* Your objective *
The answer must be every line below that holds the word "subotu".

[Page-level text extractions]
====

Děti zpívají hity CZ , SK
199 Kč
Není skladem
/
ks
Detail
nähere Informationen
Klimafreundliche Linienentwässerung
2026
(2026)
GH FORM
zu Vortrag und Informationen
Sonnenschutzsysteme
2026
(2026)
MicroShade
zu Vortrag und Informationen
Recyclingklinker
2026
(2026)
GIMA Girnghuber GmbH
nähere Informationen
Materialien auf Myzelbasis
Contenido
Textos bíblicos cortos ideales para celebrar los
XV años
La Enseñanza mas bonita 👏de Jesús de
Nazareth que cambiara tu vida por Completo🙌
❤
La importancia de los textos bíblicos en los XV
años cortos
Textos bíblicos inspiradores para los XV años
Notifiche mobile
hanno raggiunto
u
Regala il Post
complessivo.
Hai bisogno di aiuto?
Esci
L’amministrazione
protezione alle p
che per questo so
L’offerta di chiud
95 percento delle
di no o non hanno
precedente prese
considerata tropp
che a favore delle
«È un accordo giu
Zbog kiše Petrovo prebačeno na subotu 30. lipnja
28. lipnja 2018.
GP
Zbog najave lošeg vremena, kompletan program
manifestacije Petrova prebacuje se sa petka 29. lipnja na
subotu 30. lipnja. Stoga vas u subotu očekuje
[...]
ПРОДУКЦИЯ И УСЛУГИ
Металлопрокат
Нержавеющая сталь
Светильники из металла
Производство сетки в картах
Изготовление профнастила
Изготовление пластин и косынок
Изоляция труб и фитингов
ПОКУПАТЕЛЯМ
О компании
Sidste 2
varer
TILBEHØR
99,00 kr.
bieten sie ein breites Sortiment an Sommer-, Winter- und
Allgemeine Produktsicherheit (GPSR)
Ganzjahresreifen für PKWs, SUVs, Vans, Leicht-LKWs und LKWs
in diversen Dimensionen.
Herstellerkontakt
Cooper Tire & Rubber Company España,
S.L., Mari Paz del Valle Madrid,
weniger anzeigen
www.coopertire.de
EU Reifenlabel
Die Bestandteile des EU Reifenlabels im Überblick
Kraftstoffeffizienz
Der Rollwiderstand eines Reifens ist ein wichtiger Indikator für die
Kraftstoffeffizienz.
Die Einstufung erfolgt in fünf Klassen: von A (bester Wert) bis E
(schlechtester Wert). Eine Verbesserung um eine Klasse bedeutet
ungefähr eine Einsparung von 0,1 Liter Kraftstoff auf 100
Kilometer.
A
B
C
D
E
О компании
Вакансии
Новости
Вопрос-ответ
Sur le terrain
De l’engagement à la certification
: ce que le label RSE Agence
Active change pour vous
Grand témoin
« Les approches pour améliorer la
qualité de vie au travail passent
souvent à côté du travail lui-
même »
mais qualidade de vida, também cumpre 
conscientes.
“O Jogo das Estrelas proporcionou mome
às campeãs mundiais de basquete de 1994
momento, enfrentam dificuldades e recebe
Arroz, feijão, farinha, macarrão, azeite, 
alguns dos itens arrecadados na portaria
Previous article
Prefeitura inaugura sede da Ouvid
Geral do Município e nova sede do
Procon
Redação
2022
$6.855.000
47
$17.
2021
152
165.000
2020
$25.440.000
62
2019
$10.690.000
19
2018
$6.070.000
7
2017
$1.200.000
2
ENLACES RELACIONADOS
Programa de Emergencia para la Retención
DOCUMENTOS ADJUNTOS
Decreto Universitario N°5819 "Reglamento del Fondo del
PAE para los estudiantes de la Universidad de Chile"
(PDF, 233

====

* Solution to the problem *
Zbog kiše Petrovo prebačeno na subotu 30. lipnja
subotu 30. lipnja. Stoga vas u subotu očekuje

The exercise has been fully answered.